▸ Task
Work out how many lines of the material contain the string "with"; the answer is that number only.

▸ Information
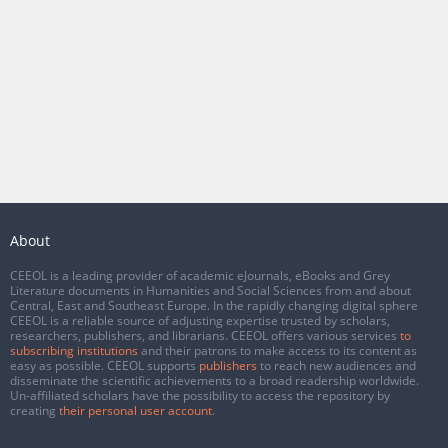
About
CEEOL is a leading provider of academic eJournals, eBooks and Grey
Literature documents in Humanities and Social Sciences from and about
Central, East and Southeast Europe. In the rapidly changing digital sphere
CEEOL is a reliable source of adjusting expertise trusted by scholars,
researchers, publishers, and librarians. CEEOL offers various services
to
subscribing institutions
and their patrons to make access to its content as
easy as possible. CEEOL supports
publishers
to reach new audiences and
disseminate the scientific achievements to a broad readership worldwide.
Un-affiliated scholars have the possibility to access the repository by
creating
their personal user account
.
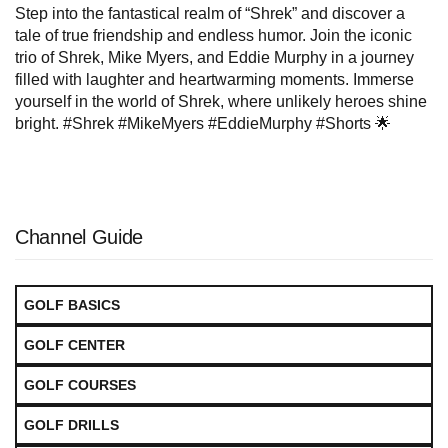
Step into the fantastical realm of “Shrek” and discover a
tale of true friendship and endless humor. Join the iconic
trio of Shrek, Mike Myers, and Eddie Murphy in a journey
filled with laughter and heartwarming moments. Immerse
yourself in the world of Shrek, where unlikely heroes shine
bright. #Shrek #MikeMyers #EddieMurphy #Shorts 🌟
Channel Guide
GOLF BASICS
GOLF CENTER
GOLF COURSES
GOLF DRILLS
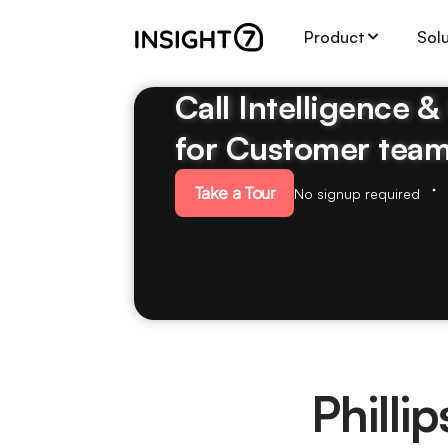
Product
Sol
Call Intelligence 
for Customer tea
Take a Tour
No signup required
Phill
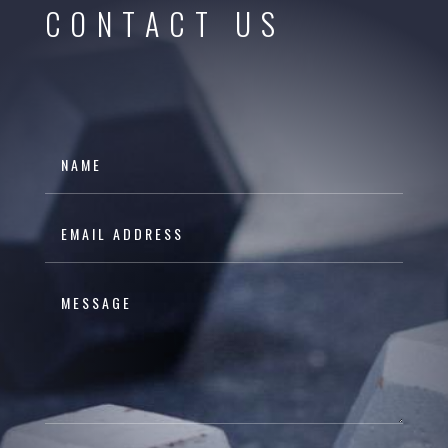
CONTACT US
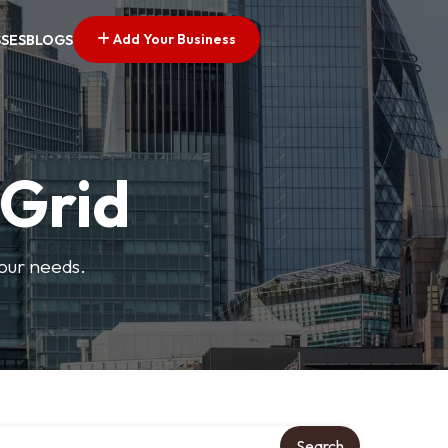
Add Your Business
SSES
BLOGS
 Grid
your needs.
Search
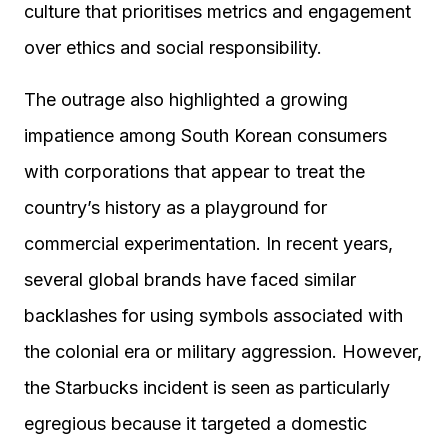
culture that prioritises metrics and engagement
over ethics and social responsibility.
The outrage also highlighted a growing
impatience among South Korean consumers
with corporations that appear to treat the
country’s history as a playground for
commercial experimentation. In recent years,
several global brands have faced similar
backlashes for using symbols associated with
the colonial era or military aggression. However,
the Starbucks incident is seen as particularly
egregious because it targeted a domestic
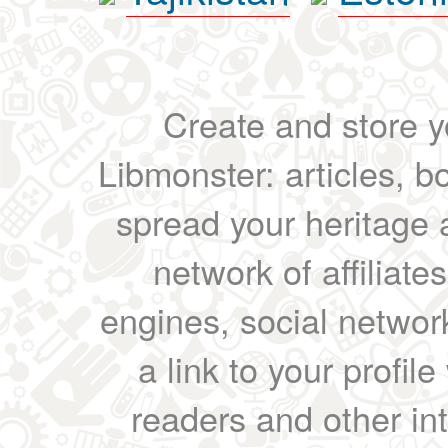
Create and store yo
Libmonster: articles, b
spread your heritage a
network of affiliates
engines, social network
a link to your profil
readers and other int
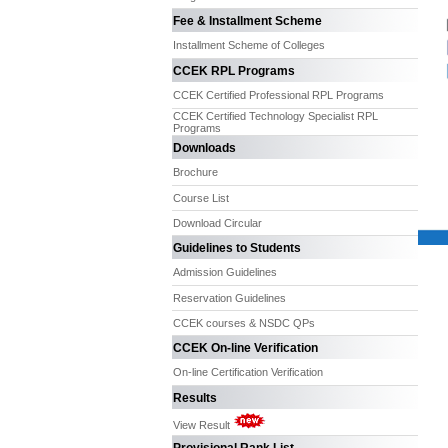
Fee & Installment Scheme
Installment Scheme of Colleges
CCEK RPL Programs
CCEK Certified Professional RPL Programs
CCEK Certified Technology Specialist RPL
Programs
Downloads
Brochure
Course List
Download Circular
Guidelines to Students
Admission Guidelines
Reservation Guidelines
CCEK courses & NSDC QPs
CCEK On-line Verification
On-line Certification Verification
Results
View Result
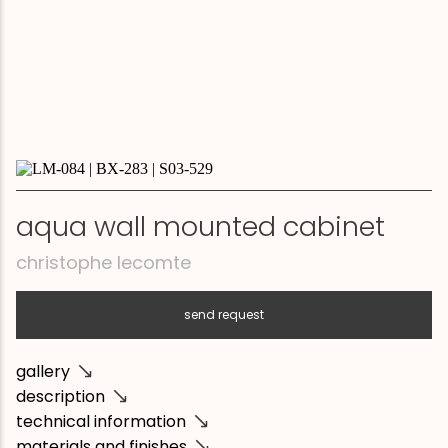
aqua wall mounted cabinet
christophe lecomte
send request
gallery
description
technical information
materials and finishes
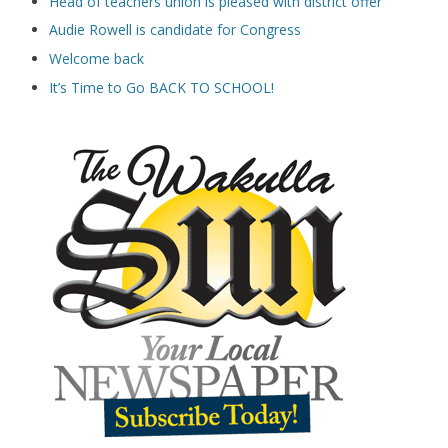
Head of teachers union is pleased with district offer
Audie Rowell is candidate for Congress
Welcome back
It’s Time to Go BACK TO SCHOOL!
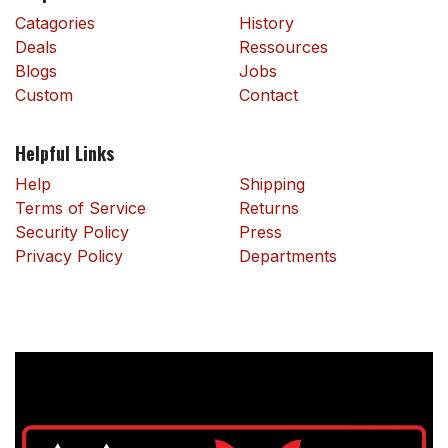
Catagories
History
Deals
Ressources
Blogs
Jobs
Custom
Contact
Helpful Links
Help
Shipping
Terms of Service
Returns
Security Policy
Press
Privacy Policy
Departments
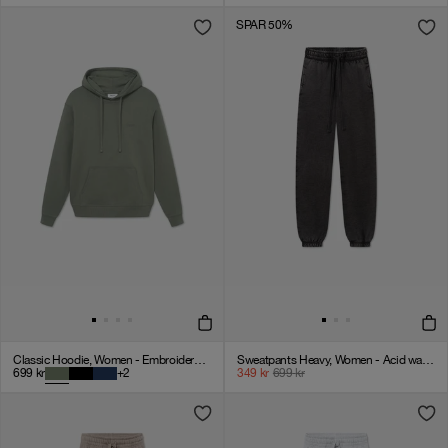
SPAR 50%
Classic Hoodie, Women - Embroidered Logo - Olive Green
Sweatpants Heavy, Women - Acid wash - VINTAGE BLACK
699
kr
+
2
349
kr
699
kr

▸ Reply
4